‘On the Rocks’ Review: Bill Murray, His Scampishness Undimmed, Reunites with ‘Lost in Translation’ Director Sofia Coppola

If you go back and watch Sofia Coppola’s “Lost in Translation” (2003), you’ll see that it’s lost none of its shimmer — that airily crafted blend of mood and moment, location and dislocation, all wrapped around the delicate tale of two souls who didn’t know they were lost until they found each other in the floating limbo of the Park Hyatt Tokyo. “On the Rocks,” Coppola’s seventh film as a writer-director, marks her creative reunion with Bill Murray, the costar of “Lost in Translation” (which Murray regards as his favorite of his own performances). And so it’s only natural that we go into it hoping for some older-and-wiser version of the same magic. When we first see Murray, he’s in the back of a chauffeured Mercedes, and he looks sensational. The eyes, with their hound-dog melancholy, still twinkle with mischief. There’s a touch more gravel in the voice, and the hair is now white, but it’s perfectly coiffed — and so is the Murray attitude of cynical zen joi de vivre.

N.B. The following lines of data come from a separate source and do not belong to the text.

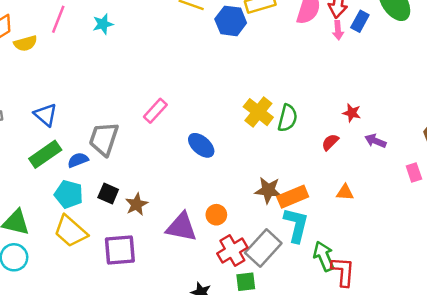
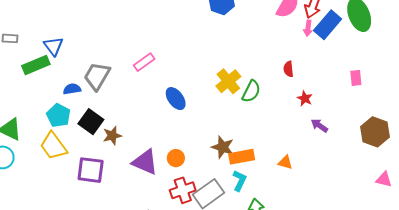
blue rectangle: (360, 21) -> (328, 25), size x1.6
red semicircle: (330, 142) -> (288, 69), moved, turned -63
green rectangle: (45, 154) -> (36, 65), moved
pink rectangle: (414, 172) -> (356, 78), moved
black square: (108, 193) -> (91, 122), size x1.4
cyan L-shape: (296, 225) -> (239, 181), size x0.7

He plays Felix, who was once a legendary New York art-gallery owner and is now retired (though he still sells the occasional Hockney on the side). He’s a wealthy bon vivant on a permanent vacation, hopping from Paris to New York, coasting through the days on a happy haze of steak-and-whisky lunches and Upper East Side art parties, flirting with every woman who crosses his path, even if he happens to be old enough to be her grandfather. More than just a flirt, Felix, as Coppola presents him, is one of the last of the shameless 20th-century tomcats, the kind of man who will whip around to tell a pregnant stranger “You’re beautiful!” or will take a perverse delight in dropping a caveman pensée like “The bangle is a reminder that women were once men’s property.” He’s a proud chauvinist aristocrat who thinks that it’s a man’s nature (and duty!) to gaze, covet, and spread his seed. He’s quite la-di-da about it, yet perhaps it’s no surprise that Felix’s hedonistic me-first ways wreaked havoc within his own family.

In “On the Rocks,” he’s in New York paying a visit to his daughter, Laura (Rashida Jones), who is going through some male-induced drama of her own: She has come to suspect her husband of having an affair. Laura, to judge from all available signposts, has been living the dream. She’s got a big cozy sanctuary of an apartment in the heart of Soho, and Dean (Marlon Wayans), the possibly straying husband (they have two beautiful and wonderfully well-adjusted daughters), is a warm, solicitous dude who has started his own company; we’re not 100 percent sure what it does (it involves client management), but it’s heating up, and the audience understands, as does Laura, how demanding his schedule is. Laura herself is an author, combing through tangles of anxiety over the fact that she can’t seem to get started on the book she’s supposed to be writing. You can tell there’s a deeper disquiet at work every time you look at her tense, downcast, putting-on-a-show-for-people face.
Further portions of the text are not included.